Effect of Channel Thickness on the Particle Diffusion and Permeability of Carbon Nanotubes a Membrane in Reverse Electrodialysis Process Using Molecular Dynamics Simulation

Abstract

Adopting innovative technology and solutions is critical for ensuring clean water. Several methods may be used to remove salts from water. They may be divided into two categories: membranes and heat. Reverse electrodialysis, which uses a membrane, is an efficient way of separating substances. Prior research investigated systemlevel factors, but the nanoscale mechanisms that drive ion and water penetration across membranes were poorly understood. This study closed a research gap by investigating the influence of carbon nanotube membrane thickness on particle mobility and fluid dynamics in reverse electrodialysis systems. The research is contributed to the enhancement of energy conversion efficiency and membrane performance in reverse electrodialysis systems by offering a comprehensive understanding of the influence of channel thickness on particle transport and selectivity through the carbon nanotube membrane.

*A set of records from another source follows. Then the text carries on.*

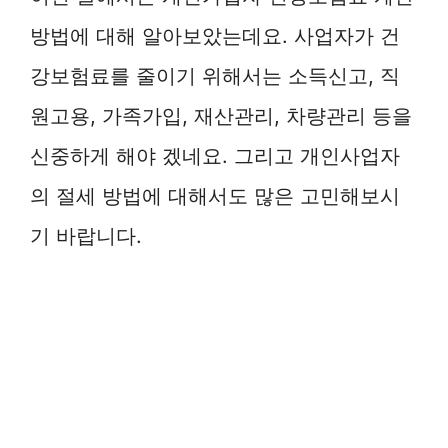
방법에 대해 알아보았는데요. 사업자가 건
강보험료를 줄이기 위해서는 소득신고, 직
원고용, 가족가입, 재산관리, 차량관리 등을
신중하게 해야 겠네요. 그리고 개인사업자
의 절세 방법에 대해서도 많은 고민해보시
기 바랍니다.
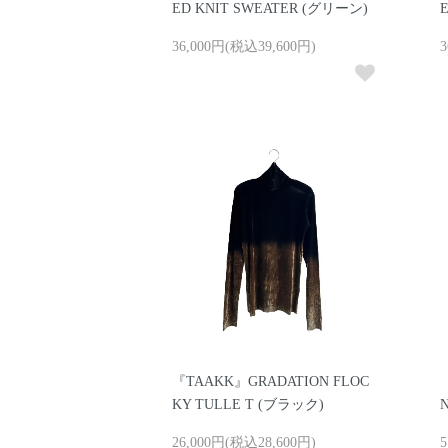
ED KNIT SWEATER (グリーン)
36,000円(税込39,600円)
3
『TAAKK』GRADATION FLOC
KY TULLE T (ブラック)
26,000円(税込28,600円)
5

Molecular dynamics simulations using the LAMMPS software package are conducted to examine the effect of carbon nanotube thickness variation (1-layer vs 2-layer) on fluid flow, ionic current, hydrogen bonding, and fluid density. To the findings, increasing the thickness of a carbon nanotube from one layer to two layers decreases the fluid flow rate to 203.79 atoms/ns and the current from 5.31 e/ns to 5.15 e/ns. Additionally, the number of broken hydrogen bonds decreases from 116 to 105, indicating decreased permeability and increased stability of the hydrogen-bonding network. In addition to offering useful information for the construction of more effective and selective membranes in renewable energy applications, these results provided a molecular understanding of how carbon nanotube thickness affected reverse electrodialysis effectiveness.